Basin-edge sediments of the Gasperian Stage (Upper Mississippian) in southwestern Indiana consist of four limestone formations that alternate rhythmically with three terrigenous formations. Each formation exhibits an aggregate of supratidal to subtidal lithofacies having characteristic fossil assemblages and diagnostic parameters of depositional turbulence. Areal distribution patterns of lithofacies for each widely correlative stratigraphic unit have analogs in known lithotope patterns of modern inner shelf sediments. Certain Gasperian patterns were influenced by antecedent topography. Lithofacies succeed one another in predictable sequences representing distinctive regressive and transgressive lithotopes of seven principal cyclothems. Two successive, homotaxial cyclothem are represented wholly by carbonate facies. Other cyclothems maintain greater individuality and are partly or entirely terrigenous. Lithofacies of all but one cyclothem are arranged asymmetrically with either prolonged transgressive or prolonged regressive phases. Sudden lithotope shifts are discernible. Local influxes of terrigenous sediments coupled with progressive changes in strike of the contemporaneous shoreline from N25° W to N5° W effected disappearance of three cyclothems toward the north.
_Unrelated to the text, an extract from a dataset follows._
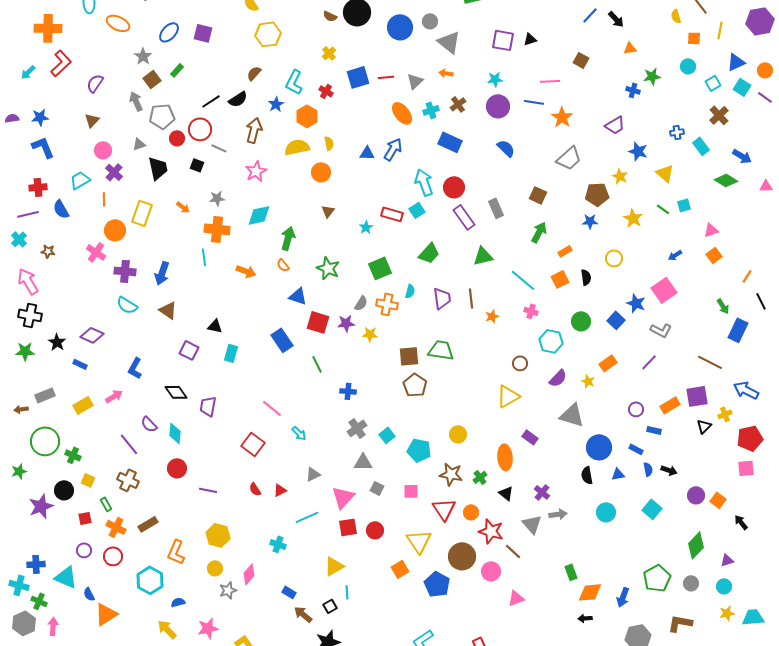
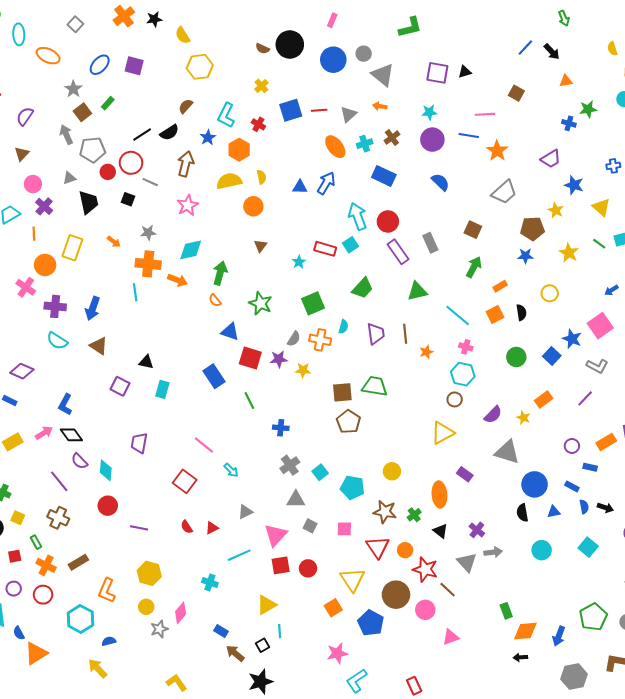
orange arrow: (246, 271) -> (178, 280), moved
cyan hexagon: (551, 341) -> (463, 374), moved
black diamond: (176, 392) -> (71, 435), moved
pink star: (208, 628) -> (337, 653), moved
Although Gasperian formations maintain essentially the same sequential order throughout the Illinois basin, those exposed in Indiana differ fundamentally from equivalent strata near the structural axis of the basin in thicknesses, proportion of carbonates, strike of sedimentary bodies with respect to paleoslope, and magnitude of shoreline migrations. Gasperian sediments in Indiana accumulated in a relatively stable coastal region influenced by shoreline processes. This area differs from the basin center which other authors have shown to be the locus of terrigenous deposition in an unstable deltaic regime.